Spearman's rank correlation coefficient was performed to assess the relationship between sodium excretion (mg/d) and urinary volume (ml/d), Uosm (mosm/kg), and FWR (ml/d). Kruskal–Wallis one-way analysis of variance and Mann–Whitney U test were used to identify differences for sodium excretion grouped by quartiles and by below or at above the upper limit recommendation (2000 mg/d), respectively.
Linear regression was used to estimate the association between the 24-hour urinary sodium excretion and the FWR. There were no interactions for sex x FWR (p-value for interaction = 0.420), however data from girls and boys were analyzed separately based on the existing sex differences in Uosm . The following variables were considered as potential covariates of FWR: BMI, energy intake (kcal/d), carbohydrate intake (% energy), fat intake (% energy), protein intake (% energy) and total water intake (g/d resulted from beverages and solid foods ingested), socio-economic status and physical activity. All variables were initially tested simultaneously, and after only those variables that significantly predicted the FWR (p < 0.05) and substantially modified the coefficient of sodium excretion (mg/d) by 10 % were included in the models. The crude model – Model 1, included FWR as dependent continuous variable and sodium excretion as the independent variable. For boys the adjusted model – Model 2, included FWR as dependent variable and sodium excretion, energy, total water intake. For girls the adjusted model – Model 2 included FWR as dependent variable and sodium excretion, energy, fiber (g/1000 kcal), carbohydrate intake % energy and total water intake as independent variables.
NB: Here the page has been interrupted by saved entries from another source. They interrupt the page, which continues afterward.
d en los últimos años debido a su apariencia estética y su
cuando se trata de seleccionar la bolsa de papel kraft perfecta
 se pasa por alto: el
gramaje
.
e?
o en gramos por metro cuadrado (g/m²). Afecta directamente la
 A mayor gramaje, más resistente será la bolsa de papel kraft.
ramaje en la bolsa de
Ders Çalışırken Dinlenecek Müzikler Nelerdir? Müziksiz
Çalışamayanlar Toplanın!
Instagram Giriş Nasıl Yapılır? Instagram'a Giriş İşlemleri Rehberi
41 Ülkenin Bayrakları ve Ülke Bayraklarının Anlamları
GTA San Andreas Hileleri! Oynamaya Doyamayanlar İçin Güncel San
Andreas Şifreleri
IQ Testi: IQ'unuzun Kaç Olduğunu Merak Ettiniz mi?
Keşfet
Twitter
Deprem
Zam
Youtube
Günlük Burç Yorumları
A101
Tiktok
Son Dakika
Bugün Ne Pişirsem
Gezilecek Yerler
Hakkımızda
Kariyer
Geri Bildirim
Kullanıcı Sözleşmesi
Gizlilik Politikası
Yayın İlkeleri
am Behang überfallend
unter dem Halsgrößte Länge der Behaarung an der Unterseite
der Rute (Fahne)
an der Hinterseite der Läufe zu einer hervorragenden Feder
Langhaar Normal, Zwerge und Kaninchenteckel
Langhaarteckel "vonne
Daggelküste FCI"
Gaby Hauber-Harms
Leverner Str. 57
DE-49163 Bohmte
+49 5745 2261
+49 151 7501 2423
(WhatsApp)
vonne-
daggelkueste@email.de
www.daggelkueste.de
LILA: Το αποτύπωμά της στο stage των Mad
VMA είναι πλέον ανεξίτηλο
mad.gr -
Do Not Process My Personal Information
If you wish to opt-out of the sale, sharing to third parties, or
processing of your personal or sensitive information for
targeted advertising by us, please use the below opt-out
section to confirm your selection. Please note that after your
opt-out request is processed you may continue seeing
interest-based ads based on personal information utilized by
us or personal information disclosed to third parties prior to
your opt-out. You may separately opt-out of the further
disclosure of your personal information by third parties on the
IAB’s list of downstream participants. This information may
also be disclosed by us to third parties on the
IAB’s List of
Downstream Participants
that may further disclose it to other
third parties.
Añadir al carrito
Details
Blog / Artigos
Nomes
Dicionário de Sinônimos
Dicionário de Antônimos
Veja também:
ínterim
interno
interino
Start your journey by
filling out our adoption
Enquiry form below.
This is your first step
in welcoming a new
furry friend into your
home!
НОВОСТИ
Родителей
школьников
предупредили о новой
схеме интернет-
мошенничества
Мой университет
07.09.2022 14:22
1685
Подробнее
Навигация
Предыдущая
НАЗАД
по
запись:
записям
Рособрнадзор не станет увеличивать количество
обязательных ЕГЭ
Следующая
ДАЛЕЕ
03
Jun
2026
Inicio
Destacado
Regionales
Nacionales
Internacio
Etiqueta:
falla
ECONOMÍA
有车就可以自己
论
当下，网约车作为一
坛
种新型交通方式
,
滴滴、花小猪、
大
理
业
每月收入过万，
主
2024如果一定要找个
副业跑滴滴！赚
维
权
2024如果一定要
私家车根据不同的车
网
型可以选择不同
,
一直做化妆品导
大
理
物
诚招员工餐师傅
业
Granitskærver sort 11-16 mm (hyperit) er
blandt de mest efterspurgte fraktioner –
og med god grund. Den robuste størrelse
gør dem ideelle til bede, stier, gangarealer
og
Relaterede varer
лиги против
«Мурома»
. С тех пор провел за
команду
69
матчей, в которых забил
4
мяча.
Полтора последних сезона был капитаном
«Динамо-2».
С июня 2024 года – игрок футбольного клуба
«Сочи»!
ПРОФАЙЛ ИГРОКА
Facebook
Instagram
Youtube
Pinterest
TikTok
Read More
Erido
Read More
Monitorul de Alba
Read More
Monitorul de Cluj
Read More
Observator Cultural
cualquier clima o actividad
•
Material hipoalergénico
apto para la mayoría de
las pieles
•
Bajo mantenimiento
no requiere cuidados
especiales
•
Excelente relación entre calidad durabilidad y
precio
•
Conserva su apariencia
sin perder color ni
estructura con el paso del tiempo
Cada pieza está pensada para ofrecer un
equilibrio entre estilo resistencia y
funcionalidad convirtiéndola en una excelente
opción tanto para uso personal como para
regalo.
Data were analysed using IBM Statistics for Windows, Version 21.0 (Armonk, NY: IBM Corp) and Med Calc software v.10.4.5 (MedCalc Software, Mariakerke, Belgium). A p-value <0.05 was considered to indicate statistical significance. In this report, descriptive analysis is presented in terms of median and interquartile range, unless otherwise stated.
Sample size was calculated a priori for linear regression model considering 4 predictors. For a power sample ≥ 80 %, a medium effect size (f2 = 0.15) and α = 0.05 we had to enrol 85 subjects. Additionally since in boys the sample was lower than 85, we performed a post-hoc test to assess the power sample. According to the linear regression model results and α = 0.05 power sample was higher than 80 %.